Banners can be hung on the face of the balcony wall, but they can be no bigger than 54 inches wide and 42 inches tall. No stickers of any kind are allowed, and if a candidate's sticker is discovered inside the Coliseum, the campaign will be charged a $5 sticker clean-up fee.
No mylar balloons are allowed, but helium balloons are okay, provided they are tied and weighted. Pyrotechnics are fine if operated by a federally licensed pyrotechnic specialist. Silly String is not allowed.
Yesterday, all the campaigns were busily setting up their tents. Bush and Forbes had the best spaces, right across a narrow street from each other. "The DMZ," said a Forbes aide.
Workers in the two camps were testing their sound systems and checking each other's progress. The Bush people have put up red, white and blue bunting everywhere. Forbes has American flags flying on his food tent. Forbes, for that matter, has many tents – nine 12-by-12 tents to handle ticketing and check-in and for security and medical personnel. He has an overflow tent. He has the big air-conditioned music tent.

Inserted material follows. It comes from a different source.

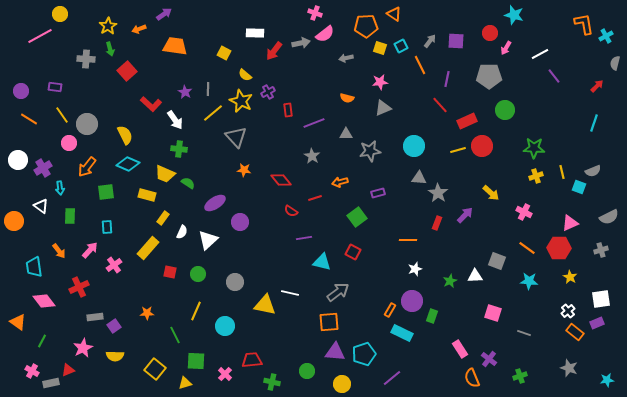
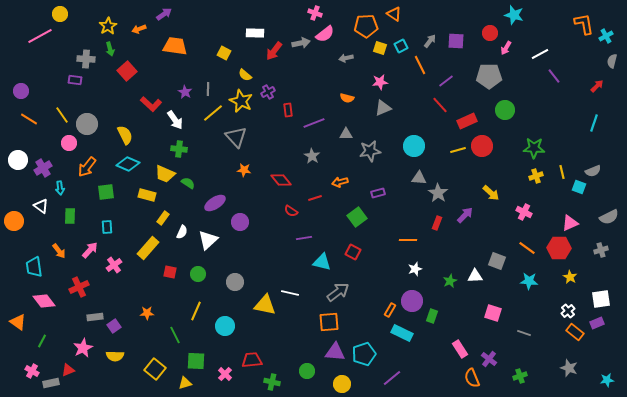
gray semicircle at (615, 63): moved 3 px left, 2 px up
purple line at (447, 79): moved 1 px left, 2 px down; rotated 42 degrees clockwise
purple rectangle at (55, 87): moved 20 px right, 7 px up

Bush has many tents, as well, including one that appears to be set up for speeches and news conferences. It has a podium flanked by American and Texas flags.
But most of the campaigns are not so lavish, and most are in the parking lots – D-1 or C-2. Tim MacDonald was out there in parking lot land yesterday supervising Bauer's set-up. He talked wind and diesel with the generator people. He talked roast pork sandwiches with the HyVee catering people.
He gazed into the distance, where you could just see Forbes's air-conditioned tent and pointed a visitor in that direction.
"We're going to visit them later in the afternoon, about 3 p.m., when we're sweating."